依田一義の国際情勢情報④

「パリ協定」の11月4日発効が決定し、日本の出遅れが鮮明になっている。11月の第1回締約国会議(CMA1)では日本を含む未批准国は決定権を持たないオブザーバー参加のため、地球温暖化をめぐる国際交渉での発言力低下は避けられない。発展途上国への資金支援など、協定をめぐる具体的なルール作りが本格化する中、日本は不利な立場に立つことになる。

「(早期発効の)意思がなかったと言わざるを得ない」

世界自然保護基金(WWF)ジャパンは6日の声明で、パリ協定をめぐる日本政府の対応を批判した。

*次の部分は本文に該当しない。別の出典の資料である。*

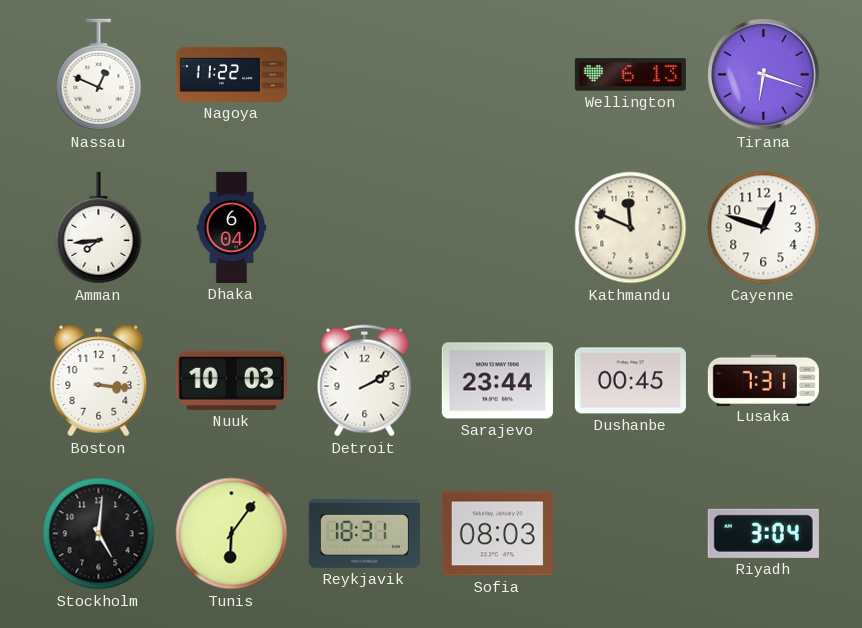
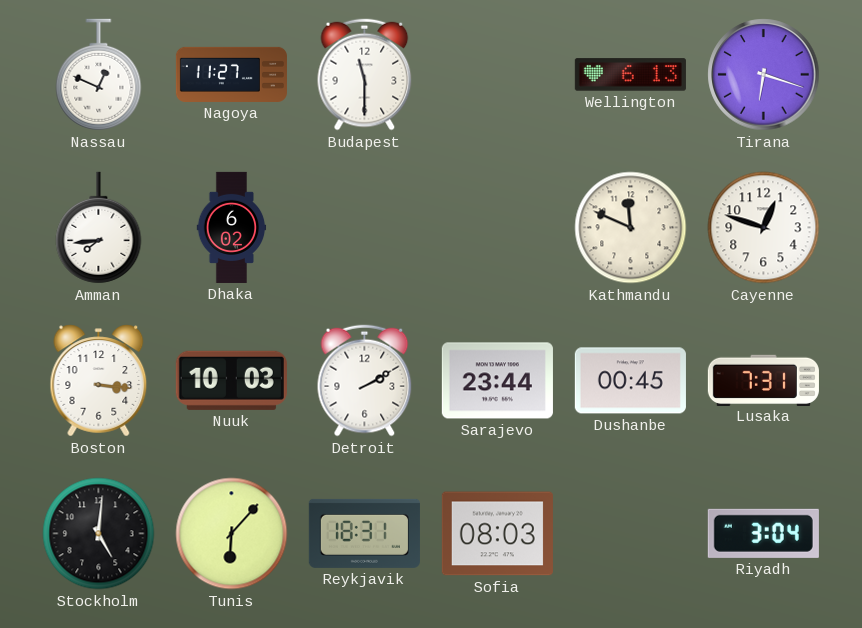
Nagoya: 11:22 -> 11:27
Budapest: none -> 11:30
Dhaka: 6:04 -> 6:02
Tunis: 6:06 -> 6:07
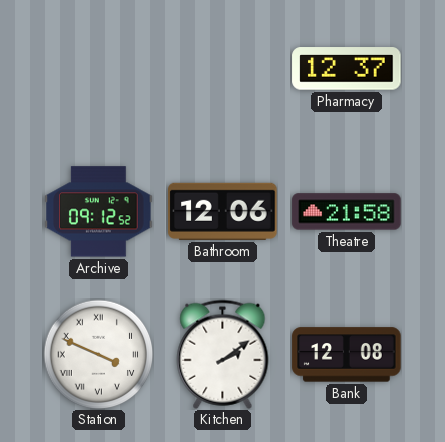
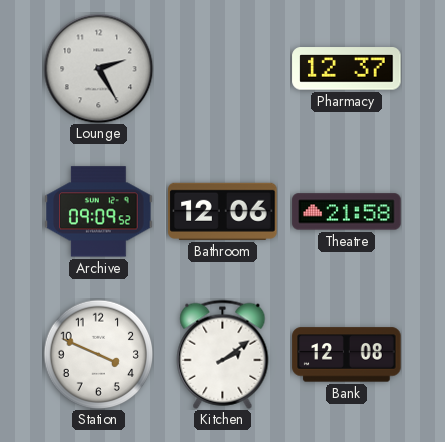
Lounge: none -> 2:25
Archive: 09:12 -> 09:09
Station numerals: Roman -> Arabic
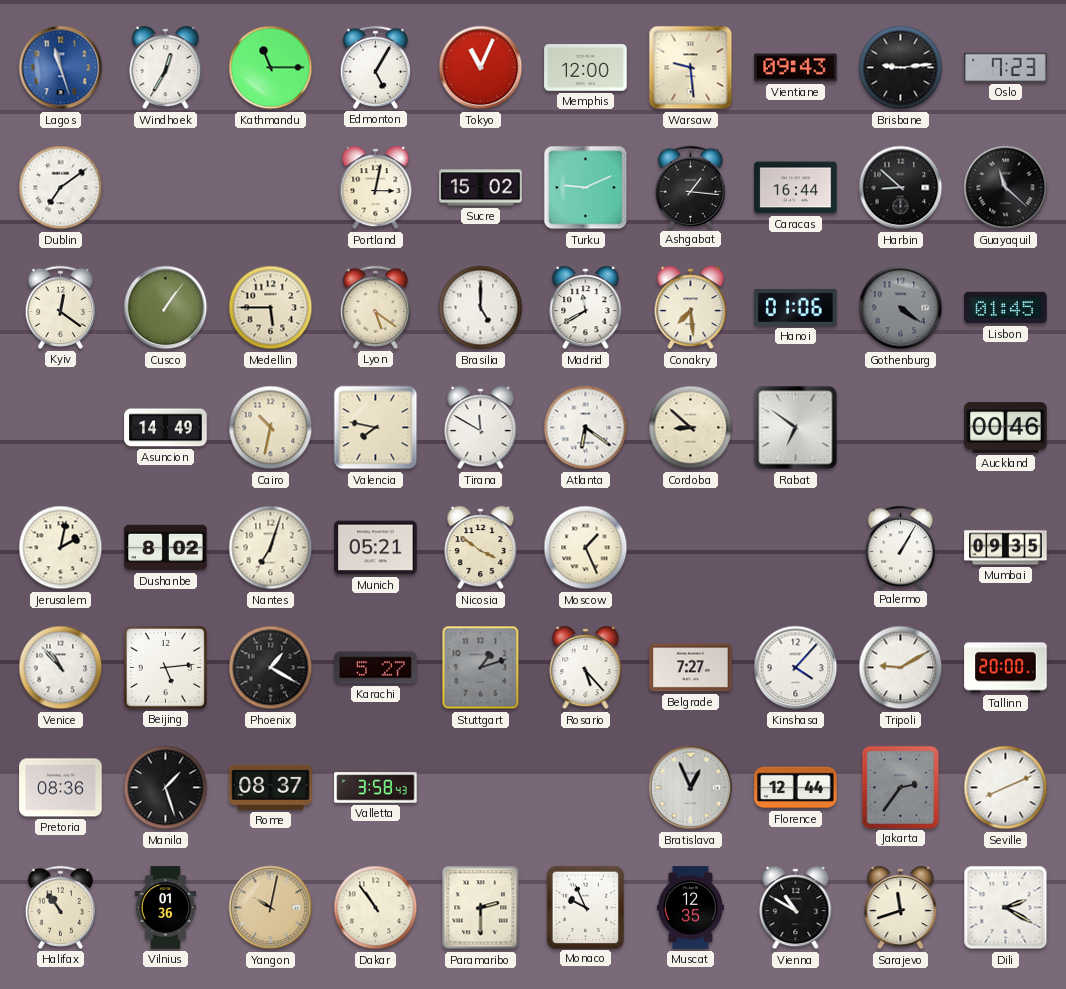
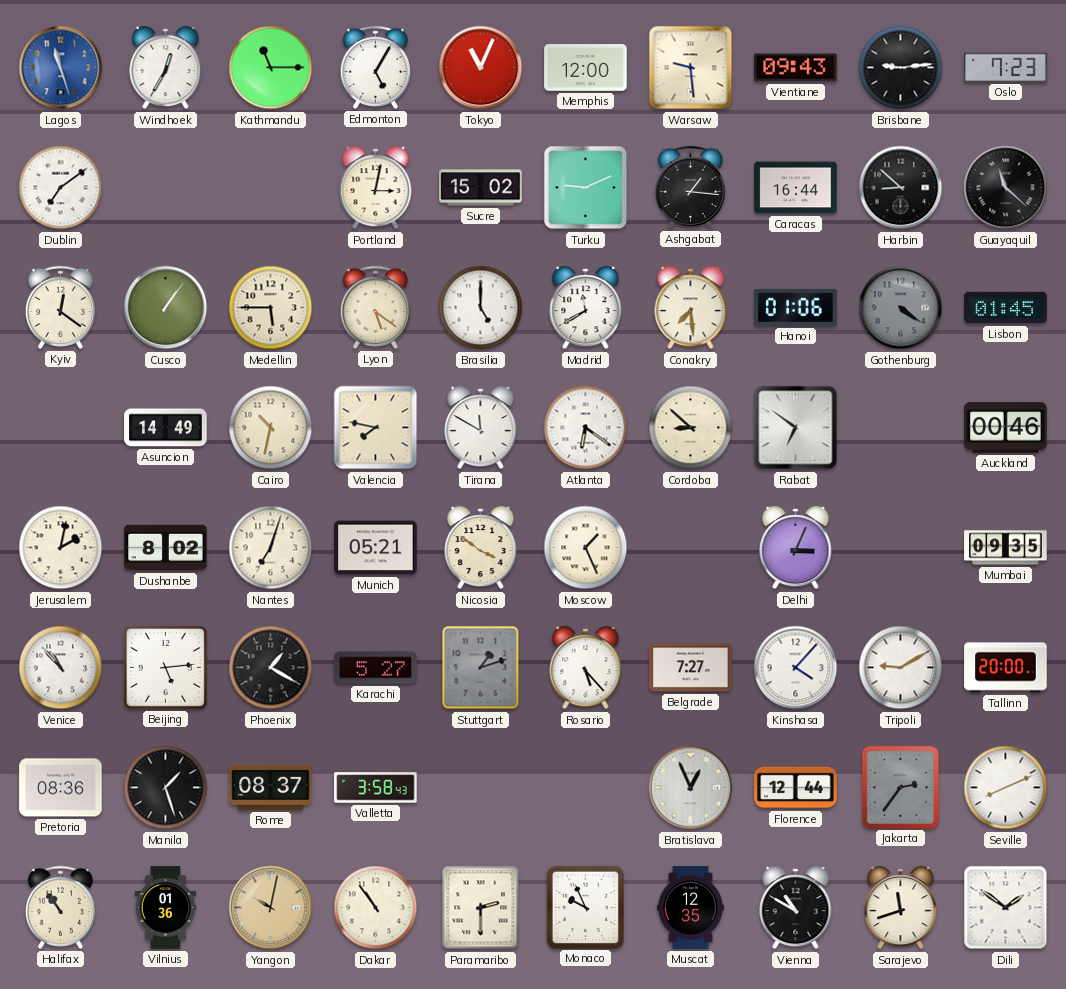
Delhi: none -> 3:04
Palermo: 1:05 -> none
Dili: 2:20 -> 1:51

主要排出国が相次いで批准を決める中、日本は国会日程の調整が遅れ、発効決定までに締結できなかった。主要国首脳会議(伊勢志摩サミット)の議長国として首脳宣言で年内発効を目指す方針を盛り込むなど、「日本は温暖化対策のリーダー」(山本公一環境相)と胸を張っていただけに、関係者の落胆は大きい。

CMA1は、COP22の最終日から30日前の今月19日までに批准した国のみが正式メンバーになれる。日本はオブザーバー参加予定のため、NGO(非政府組織)と大差ない扱いだ。

CMA1ではパリ協定の詳細ルールをいつまでに決めるか検討する。名古屋大大学院の高村ゆかり教授は「交渉のスピード感を左右する重要な会合。(オブザーバー参加の)日本の発言は重みを持たない」と述べ、不利な方針が決まることに懸念を示した。